Records from a data source

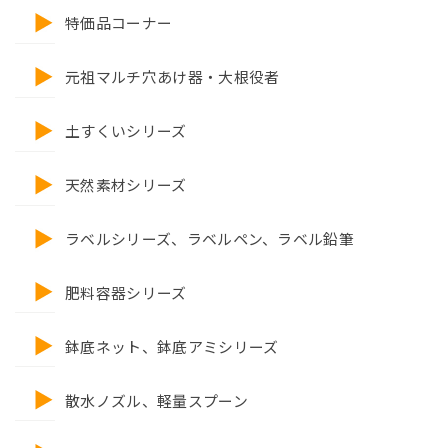
特価品コーナー
元祖マルチ穴あけ器・大根役者
土すくいシリーズ
天然素材シリーズ
ラベルシリーズ、ラベルペン、ラベル鉛筆
肥料容器シリーズ
鉢底ネット、鉢底アミシリーズ
散水ノズル、軽量スプーン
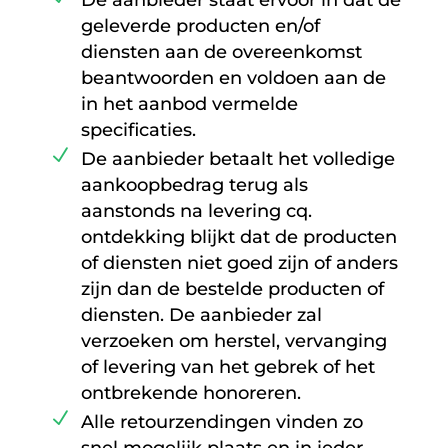
De aanbieder staat ervoor in dat de
geleverde producten en/of
diensten aan de overeenkomst
beantwoorden en voldoen aan de
in het aanbod vermelde
specificaties.
De aanbieder betaalt het volledige
aankoopbedrag terug als
aanstonds na levering cq.
ontdekking blijkt dat de producten
of diensten niet goed zijn of anders
zijn dan de bestelde producten of
diensten. De aanbieder zal
verzoeken om herstel, vervanging
of levering van het gebrek of het
ontbrekende honoreren.
Alle retourzendingen vinden zo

■ What you should do: Please print the records above word for word, leaving every image out.

■ Reply to the exercise:
特価品コーナー
元祖マルチ穴あけ器・大根役者
土すくいシリーズ
天然素材シリーズ
ラベルシリーズ、ラベルペン、ラベル鉛筆
肥料容器シリーズ
鉢底ネット、鉢底アミシリーズ
散水ノズル、軽量スプーン
De aanbieder staat ervoor in dat de
geleverde producten en/of
diensten aan de overeenkomst
beantwoorden en voldoen aan de
in het aanbod vermelde
specificaties.
De aanbieder betaalt het volledige
aankoopbedrag terug als
aanstonds na levering cq.
ontdekking blijkt dat de producten
of diensten niet goed zijn of anders
zijn dan de bestelde producten of
diensten. De aanbieder zal
verzoeken om herstel, vervanging
of levering van het gebrek of het
ontbrekende honoreren.
Alle retourzendingen vinden zo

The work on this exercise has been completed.